■ TASK ITEM ■
Copy the records below word for word. Stop after the line that contains "オンライン見積もりをする".

■ DATA EXTRACT ■

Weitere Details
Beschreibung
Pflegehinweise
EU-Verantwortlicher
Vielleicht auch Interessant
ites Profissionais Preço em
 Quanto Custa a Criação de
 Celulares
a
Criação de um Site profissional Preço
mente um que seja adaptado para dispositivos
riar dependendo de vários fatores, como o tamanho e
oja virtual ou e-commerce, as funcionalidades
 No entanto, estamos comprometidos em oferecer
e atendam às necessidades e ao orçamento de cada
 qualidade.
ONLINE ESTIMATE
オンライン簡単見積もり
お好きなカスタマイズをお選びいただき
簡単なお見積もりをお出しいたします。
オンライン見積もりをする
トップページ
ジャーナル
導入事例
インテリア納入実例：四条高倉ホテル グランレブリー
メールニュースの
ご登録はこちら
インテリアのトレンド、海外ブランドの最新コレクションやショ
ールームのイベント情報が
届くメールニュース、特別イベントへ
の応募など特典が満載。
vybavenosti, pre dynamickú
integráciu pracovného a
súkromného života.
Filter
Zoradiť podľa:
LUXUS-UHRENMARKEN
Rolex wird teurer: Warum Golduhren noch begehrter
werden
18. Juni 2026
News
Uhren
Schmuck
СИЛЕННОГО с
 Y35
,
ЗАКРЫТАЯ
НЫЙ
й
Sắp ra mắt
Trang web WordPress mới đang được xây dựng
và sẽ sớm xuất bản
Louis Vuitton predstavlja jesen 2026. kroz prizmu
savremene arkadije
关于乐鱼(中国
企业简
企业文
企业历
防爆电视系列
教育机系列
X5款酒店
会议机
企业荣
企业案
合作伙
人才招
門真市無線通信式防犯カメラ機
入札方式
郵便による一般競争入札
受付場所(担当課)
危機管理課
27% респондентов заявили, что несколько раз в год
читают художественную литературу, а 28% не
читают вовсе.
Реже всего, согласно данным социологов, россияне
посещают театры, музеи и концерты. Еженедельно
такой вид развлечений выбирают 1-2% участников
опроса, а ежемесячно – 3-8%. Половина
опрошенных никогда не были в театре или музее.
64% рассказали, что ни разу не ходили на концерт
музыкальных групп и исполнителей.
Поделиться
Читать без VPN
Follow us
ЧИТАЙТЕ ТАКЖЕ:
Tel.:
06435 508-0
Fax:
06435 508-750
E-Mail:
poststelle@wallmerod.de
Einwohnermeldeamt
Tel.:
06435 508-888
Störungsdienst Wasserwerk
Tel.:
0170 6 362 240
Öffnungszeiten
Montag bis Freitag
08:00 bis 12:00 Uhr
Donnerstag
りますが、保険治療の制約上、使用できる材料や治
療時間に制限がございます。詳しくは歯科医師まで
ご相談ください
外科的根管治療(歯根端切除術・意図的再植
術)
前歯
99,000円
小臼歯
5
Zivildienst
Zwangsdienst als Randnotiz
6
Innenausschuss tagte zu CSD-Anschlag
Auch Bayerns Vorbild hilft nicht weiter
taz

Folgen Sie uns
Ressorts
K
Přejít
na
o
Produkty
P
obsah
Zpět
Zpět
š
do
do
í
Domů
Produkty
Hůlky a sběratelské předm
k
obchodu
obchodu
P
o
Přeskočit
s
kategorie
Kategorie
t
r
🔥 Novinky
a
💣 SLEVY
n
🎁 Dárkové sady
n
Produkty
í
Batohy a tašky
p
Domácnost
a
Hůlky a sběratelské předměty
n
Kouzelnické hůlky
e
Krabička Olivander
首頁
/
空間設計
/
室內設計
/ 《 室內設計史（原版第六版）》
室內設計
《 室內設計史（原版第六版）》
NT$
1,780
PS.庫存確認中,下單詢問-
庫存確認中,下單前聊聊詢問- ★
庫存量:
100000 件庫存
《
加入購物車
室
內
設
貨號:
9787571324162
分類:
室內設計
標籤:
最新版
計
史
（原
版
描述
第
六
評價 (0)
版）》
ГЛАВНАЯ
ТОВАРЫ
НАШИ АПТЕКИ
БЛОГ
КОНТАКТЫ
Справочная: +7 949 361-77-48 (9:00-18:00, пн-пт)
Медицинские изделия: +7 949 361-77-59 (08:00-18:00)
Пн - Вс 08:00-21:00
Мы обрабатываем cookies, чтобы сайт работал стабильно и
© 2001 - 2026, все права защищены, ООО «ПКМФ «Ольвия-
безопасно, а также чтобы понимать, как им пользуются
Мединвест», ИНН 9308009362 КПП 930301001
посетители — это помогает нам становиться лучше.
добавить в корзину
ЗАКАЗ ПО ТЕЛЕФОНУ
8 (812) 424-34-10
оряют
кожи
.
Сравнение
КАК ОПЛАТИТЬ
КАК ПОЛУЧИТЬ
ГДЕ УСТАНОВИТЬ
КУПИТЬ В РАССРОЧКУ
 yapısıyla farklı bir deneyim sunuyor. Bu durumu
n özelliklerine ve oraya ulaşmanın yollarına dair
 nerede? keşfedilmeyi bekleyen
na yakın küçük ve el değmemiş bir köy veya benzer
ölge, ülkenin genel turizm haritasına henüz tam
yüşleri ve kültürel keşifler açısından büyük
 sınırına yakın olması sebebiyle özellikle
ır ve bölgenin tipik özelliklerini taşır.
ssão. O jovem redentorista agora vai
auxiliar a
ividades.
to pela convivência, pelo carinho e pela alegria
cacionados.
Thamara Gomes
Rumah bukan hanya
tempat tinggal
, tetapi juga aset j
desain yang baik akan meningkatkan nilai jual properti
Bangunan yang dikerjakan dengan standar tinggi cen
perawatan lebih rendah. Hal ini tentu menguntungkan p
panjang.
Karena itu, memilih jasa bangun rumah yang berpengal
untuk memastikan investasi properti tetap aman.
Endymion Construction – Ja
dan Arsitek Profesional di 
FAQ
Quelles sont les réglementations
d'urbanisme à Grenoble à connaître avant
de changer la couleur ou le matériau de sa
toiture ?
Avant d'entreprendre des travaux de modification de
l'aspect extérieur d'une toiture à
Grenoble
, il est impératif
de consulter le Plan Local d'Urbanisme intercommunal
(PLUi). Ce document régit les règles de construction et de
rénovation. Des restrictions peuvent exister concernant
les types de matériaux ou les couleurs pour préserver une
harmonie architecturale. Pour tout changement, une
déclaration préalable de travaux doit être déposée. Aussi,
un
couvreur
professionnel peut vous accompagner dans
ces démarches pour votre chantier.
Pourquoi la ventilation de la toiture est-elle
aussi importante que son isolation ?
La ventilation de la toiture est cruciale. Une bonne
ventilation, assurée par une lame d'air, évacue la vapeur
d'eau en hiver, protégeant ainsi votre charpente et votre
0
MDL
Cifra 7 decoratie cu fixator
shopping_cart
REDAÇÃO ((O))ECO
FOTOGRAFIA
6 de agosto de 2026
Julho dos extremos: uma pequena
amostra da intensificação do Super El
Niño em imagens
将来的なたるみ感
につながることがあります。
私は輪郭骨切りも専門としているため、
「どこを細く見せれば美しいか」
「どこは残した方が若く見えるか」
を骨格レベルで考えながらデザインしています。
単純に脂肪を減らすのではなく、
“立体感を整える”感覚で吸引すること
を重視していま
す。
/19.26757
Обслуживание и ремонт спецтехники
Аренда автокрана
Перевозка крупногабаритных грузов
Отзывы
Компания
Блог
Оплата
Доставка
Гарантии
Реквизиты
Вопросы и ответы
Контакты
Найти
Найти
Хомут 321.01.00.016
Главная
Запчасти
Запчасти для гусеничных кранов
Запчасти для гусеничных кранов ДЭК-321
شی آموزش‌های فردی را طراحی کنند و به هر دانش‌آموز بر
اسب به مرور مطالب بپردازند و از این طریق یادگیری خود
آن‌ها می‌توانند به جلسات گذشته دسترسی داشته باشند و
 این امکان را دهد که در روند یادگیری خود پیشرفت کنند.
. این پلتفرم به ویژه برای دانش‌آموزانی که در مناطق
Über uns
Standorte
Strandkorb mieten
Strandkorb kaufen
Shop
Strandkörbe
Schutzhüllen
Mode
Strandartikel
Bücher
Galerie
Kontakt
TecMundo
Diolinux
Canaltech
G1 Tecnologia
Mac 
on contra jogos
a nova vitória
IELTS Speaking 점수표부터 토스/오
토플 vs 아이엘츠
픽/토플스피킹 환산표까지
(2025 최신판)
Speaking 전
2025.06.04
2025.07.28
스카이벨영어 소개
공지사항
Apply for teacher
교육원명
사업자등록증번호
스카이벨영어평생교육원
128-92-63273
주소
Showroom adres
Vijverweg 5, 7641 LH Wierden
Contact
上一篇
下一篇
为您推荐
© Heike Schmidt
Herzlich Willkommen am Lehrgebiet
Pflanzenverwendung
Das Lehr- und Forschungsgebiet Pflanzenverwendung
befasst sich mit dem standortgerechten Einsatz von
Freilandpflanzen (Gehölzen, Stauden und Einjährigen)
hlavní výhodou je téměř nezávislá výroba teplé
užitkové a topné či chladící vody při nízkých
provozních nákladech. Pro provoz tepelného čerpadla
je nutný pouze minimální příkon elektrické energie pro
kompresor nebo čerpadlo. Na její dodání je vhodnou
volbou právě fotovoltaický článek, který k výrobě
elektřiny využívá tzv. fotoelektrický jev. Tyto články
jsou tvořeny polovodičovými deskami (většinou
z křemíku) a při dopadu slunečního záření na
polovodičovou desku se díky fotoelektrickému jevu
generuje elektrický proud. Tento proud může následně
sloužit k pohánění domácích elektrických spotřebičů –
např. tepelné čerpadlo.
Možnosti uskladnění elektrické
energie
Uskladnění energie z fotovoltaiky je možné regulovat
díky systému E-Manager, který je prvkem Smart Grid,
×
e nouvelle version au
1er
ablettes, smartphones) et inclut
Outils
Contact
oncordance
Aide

■ TASK ANSWER ■
Weitere Details
Beschreibung
Pflegehinweise
EU-Verantwortlicher
Vielleicht auch Interessant
ites Profissionais Preço em
 Quanto Custa a Criação de
 Celulares
a
Criação de um Site profissional Preço
mente um que seja adaptado para dispositivos
riar dependendo de vários fatores, como o tamanho e
oja virtual ou e-commerce, as funcionalidades
 No entanto, estamos comprometidos em oferecer
e atendam às necessidades e ao orçamento de cada
 qualidade.
ONLINE ESTIMATE
オンライン簡単見積もり
お好きなカスタマイズをお選びいただき
簡単なお見積もりをお出しいたします。
オンライン見積もりをする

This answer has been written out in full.